Last time I went over some of the most misconstrued myths to hit SQL Server, http://jahaines.blogspot.com/2010/01/sql-server-myths-debunked-part-1.html. In this post I will be finishing the remaining items and I encourage you to post any comments about any myths you have seen or you have questions about.
Below is the list of Items I will be addressing in this post:
- Table data can be stored separately of the clustered index
- Columns just need to exist in the index to be used
- While loops are faster/better than cursors
- Sp_executesql is always better than exec
- Tables have a guaranteed sort order
Table data can be stored separately of the clustered index
The first myth I will be talking about is the myth that table data can exist separately of the clustered index. This myth is absolutely false. Table data exists in the clustered index. This means the table does not store any data. If the table is on a differing filegroup than the clustered index, the filegroup containing the table will be empty because the “table” is actually moved with the clustered index. It should be noted that any non clustered indexes will remain on the same filegroup. Let’s see this in action.
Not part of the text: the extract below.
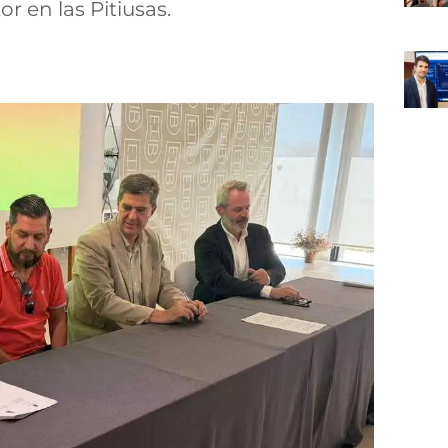
or en las Pitiusas.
SET NOCOUNT ON GO USE master GO IF EXISTS(SELECT 1 FROM sys.databases WHERE NAME='CL_Idx') BEGIN DROP DATABASE [CL_Idx]; END GO CREATE DATABASE [CL_Idx] ON PRIMARY ( NAME = N'CL_Idx', FILENAME = N'C:\Program Files\Microsoft SQL Server\MSSQL10.DEV\MSSQL\DATA\CL_Idx.mdf' , SIZE = 4096KB , FILEGROWTH = 0 ), FILEGROUP [FG1] ( NAME = N'CL_Idx2', FILENAME = N'C:\Program Files\Microsoft SQL Server\MSSQL10.DEV\MSSQL\DATA\CL_Idx2.ndf' , SIZE = 4096KB , FILEGROWTH = 0 ), FILEGROUP [FG2] ( NAME = N'CL_Idx3', FILENAME = N'C:\Program Files\Microsoft SQL Server\MSSQL10.DEV\MSSQL\DATA\CL_Idx3.ndf' , SIZE = 4096KB , FILEGROWTH = 0 ) LOG ON ( NAME = N'CL_Idx_log', FILENAME = N'C:\Program Files\Microsoft SQL Server\MSSQL10.DEV\MSSQL\DATA\CL_Idx_log.ldf' , SIZE = 4096KB , FILEGROWTH = 10%) GO IF NOT EXISTS (SELECT name FROM sys.filegroups WHERE is_default=1 AND name = N'FG1') ALTER DATABASE [CL_Idx] MODIFY FILEGROUP [FG1] DEFAULT GO USE [CL_Idx] GO IF OBJECT_ID('[CL_Idx].dbo.TestData') IS NOT NULL BEGIN DROP TABLE dbo.TestData; END GO CREATE TABLE dbo.TestData( RowNum INT, SomeId INT, SomeCode CHAR(2) ) ON [FG1]; GO INSERT INTO dbo.TestData SELECT TOP 100000 ROW_NUMBER() OVER (ORDER BY t1.NAME) AS RowNumber, ABS(CHECKSUM(NEWID()))%2500+1 AS SomeId, CHAR(ABS(CHECKSUM(NEWID()))%26+65) + CHAR(ABS(CHECKSUM(NEWID()))%26+65) AS SomeCode FROM Master.dbo.SysColumns t1, Master.dbo.SysColumns t2 GO SELECT CONVERT(varchar(10),s.NAME) AS FlName, CASE WHEN s.name = 'CL_Idx2' THEN 'FG1' ELSE 'FG2' END AS FG, (FILEPROPERTY(s.name,'spaceused') * 8)/1024. AS [FG_Size(MB)] FROM sys.master_files s WHERE database_id = DB_ID() AND type = 0 GO CREATE UNIQUE CLUSTERED INDEX unq_cl_idx_Row_Num ON dbo.TestData(RowNum) ON FG2; GO SELECT CONVERT(varchar(10),s.NAME) AS FlName, CASE WHEN s.name = 'CL_Idx2' THEN 'FG1' ELSE 'FG2' END AS FG, (FILEPROPERTY(s.name,'spaceused') * 8)/1024. AS [FG_Size(MB)] FROM sys.master_files s WHERE database_id = DB_ID() AND type = 0 GO
Results:
Columns just need to exist in the index to be used
The next myth is one of the primary causes of poor performance. Some believe that simply having a column in the index means the optimizer can use that index to seek rows. This believe is very far from the truth. In reality, the index has to be the leftmost column in the index key to be used to seek the row. This means the query predicate has to contain the leftmost index key; otherwise, you will get an index scan. Before I show you an example, here is a link that describes index basics, http://jahaines.blogspot.com/2009/07/real-sql-pages-beginners-guide-to.html. Let’s get to the example.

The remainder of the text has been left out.